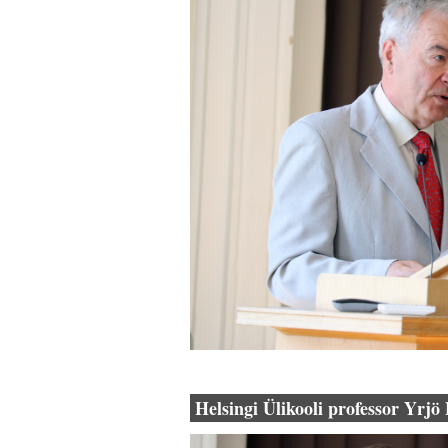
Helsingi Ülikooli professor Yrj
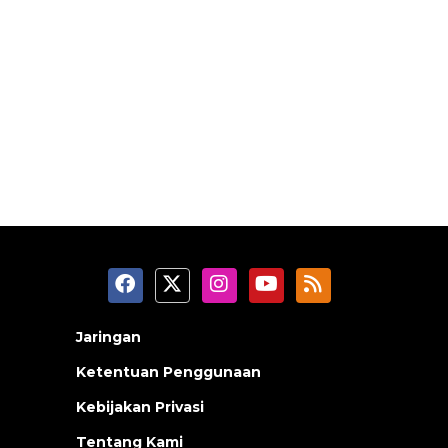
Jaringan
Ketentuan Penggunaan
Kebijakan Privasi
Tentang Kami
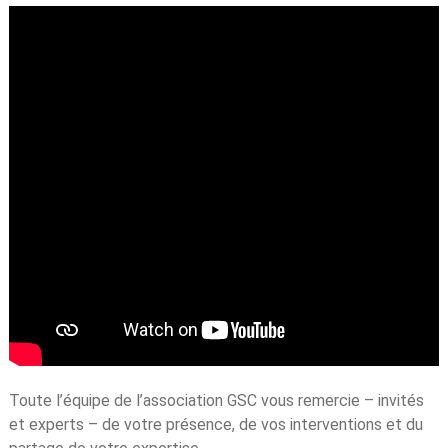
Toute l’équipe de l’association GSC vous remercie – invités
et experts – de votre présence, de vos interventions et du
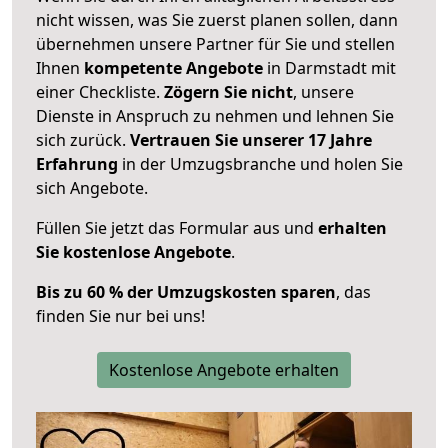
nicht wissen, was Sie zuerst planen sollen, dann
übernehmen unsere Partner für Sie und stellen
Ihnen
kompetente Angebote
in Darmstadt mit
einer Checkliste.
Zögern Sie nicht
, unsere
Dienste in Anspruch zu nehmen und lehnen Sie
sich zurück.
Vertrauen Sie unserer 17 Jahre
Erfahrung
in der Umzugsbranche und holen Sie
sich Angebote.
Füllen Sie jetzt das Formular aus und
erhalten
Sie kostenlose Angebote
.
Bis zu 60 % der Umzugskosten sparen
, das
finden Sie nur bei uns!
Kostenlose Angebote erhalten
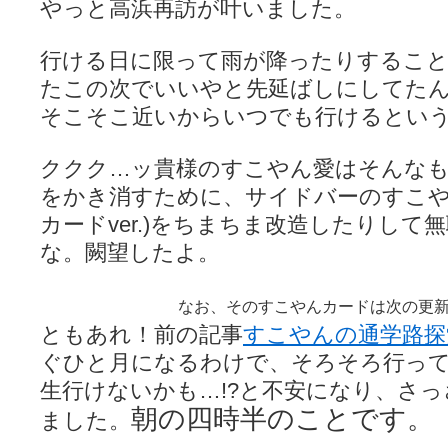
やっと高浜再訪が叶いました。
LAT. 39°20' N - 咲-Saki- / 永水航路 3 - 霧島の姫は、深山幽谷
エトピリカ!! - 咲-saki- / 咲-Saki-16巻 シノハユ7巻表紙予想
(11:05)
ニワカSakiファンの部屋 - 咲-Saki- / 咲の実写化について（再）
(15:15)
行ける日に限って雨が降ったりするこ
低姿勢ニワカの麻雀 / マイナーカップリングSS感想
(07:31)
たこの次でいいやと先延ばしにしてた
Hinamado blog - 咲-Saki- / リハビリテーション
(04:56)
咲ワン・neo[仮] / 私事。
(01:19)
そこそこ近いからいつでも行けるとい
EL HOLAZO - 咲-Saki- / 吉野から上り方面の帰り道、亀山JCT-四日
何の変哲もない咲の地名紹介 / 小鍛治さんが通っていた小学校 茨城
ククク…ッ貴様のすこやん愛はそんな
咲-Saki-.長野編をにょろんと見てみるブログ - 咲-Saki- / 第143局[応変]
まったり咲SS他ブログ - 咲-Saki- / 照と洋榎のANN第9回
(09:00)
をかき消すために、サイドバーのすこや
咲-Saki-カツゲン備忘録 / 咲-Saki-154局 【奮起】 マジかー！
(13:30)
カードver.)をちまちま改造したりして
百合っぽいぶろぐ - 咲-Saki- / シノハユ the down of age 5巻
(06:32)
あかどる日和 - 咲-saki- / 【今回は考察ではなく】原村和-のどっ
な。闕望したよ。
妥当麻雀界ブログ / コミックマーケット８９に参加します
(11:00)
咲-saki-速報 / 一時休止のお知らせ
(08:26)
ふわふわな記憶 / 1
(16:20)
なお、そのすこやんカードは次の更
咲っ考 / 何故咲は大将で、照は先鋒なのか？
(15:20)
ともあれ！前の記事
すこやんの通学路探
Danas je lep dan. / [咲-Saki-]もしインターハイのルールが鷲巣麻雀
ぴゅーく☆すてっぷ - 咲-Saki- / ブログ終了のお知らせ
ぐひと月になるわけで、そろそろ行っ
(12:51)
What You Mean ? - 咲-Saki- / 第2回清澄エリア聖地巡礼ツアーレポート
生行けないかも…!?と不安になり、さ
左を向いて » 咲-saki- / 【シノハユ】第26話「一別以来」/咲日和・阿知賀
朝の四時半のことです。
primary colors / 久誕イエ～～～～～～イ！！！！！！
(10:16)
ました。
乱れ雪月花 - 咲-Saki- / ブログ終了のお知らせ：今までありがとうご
==================================================
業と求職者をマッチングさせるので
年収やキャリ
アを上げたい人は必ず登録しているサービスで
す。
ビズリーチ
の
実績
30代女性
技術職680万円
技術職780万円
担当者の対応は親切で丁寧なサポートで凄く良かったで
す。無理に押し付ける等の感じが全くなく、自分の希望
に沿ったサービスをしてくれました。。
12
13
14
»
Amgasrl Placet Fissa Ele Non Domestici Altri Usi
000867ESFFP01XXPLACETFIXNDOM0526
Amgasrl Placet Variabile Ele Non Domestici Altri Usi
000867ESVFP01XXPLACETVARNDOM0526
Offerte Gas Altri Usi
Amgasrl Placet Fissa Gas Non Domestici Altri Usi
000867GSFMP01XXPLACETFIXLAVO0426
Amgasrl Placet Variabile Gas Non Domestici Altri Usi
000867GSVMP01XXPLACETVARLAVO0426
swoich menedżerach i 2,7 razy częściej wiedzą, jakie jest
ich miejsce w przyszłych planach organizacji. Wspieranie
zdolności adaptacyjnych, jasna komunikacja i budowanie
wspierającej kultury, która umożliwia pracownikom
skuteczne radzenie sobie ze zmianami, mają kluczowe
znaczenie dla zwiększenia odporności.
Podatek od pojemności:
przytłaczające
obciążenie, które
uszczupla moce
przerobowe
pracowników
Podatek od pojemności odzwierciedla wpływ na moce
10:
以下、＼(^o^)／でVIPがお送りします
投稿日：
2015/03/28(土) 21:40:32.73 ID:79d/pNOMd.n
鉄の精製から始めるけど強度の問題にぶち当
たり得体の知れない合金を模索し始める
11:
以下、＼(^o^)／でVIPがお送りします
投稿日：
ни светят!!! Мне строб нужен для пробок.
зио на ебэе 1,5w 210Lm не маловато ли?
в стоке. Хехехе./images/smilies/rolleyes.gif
==================================================
§ Exercise: Of the lines above, output exactly those from the line bearing "咲-saki-速報 / 一時休止のお知らせ" through the line bearing "乱れ雪月花 - 咲-Saki- / ブログ終了のお知らせ：今までありがとうご", inclusive.

§ Problem solution:
咲-saki-速報 / 一時休止のお知らせ
(08:26)
ふわふわな記憶 / 1
(16:20)
なお、そのすこやんカードは次の更
咲っ考 / 何故咲は大将で、照は先鋒なのか？
(15:20)
ともあれ！前の記事
すこやんの通学路探
Danas je lep dan. / [咲-Saki-]もしインターハイのルールが鷲巣麻雀
ぴゅーく☆すてっぷ - 咲-Saki- / ブログ終了のお知らせ
ぐひと月になるわけで、そろそろ行っ
(12:51)
What You Mean ? - 咲-Saki- / 第2回清澄エリア聖地巡礼ツアーレポート
生行けないかも…!?と不安になり、さ
左を向いて » 咲-saki- / 【シノハユ】第26話「一別以来」/咲日和・阿知賀
朝の四時半のことです。
primary colors / 久誕イエ～～～～～～イ！！！！！！
(10:16)
ました。
乱れ雪月花 - 咲-Saki- / ブログ終了のお知らせ：今までありがとうご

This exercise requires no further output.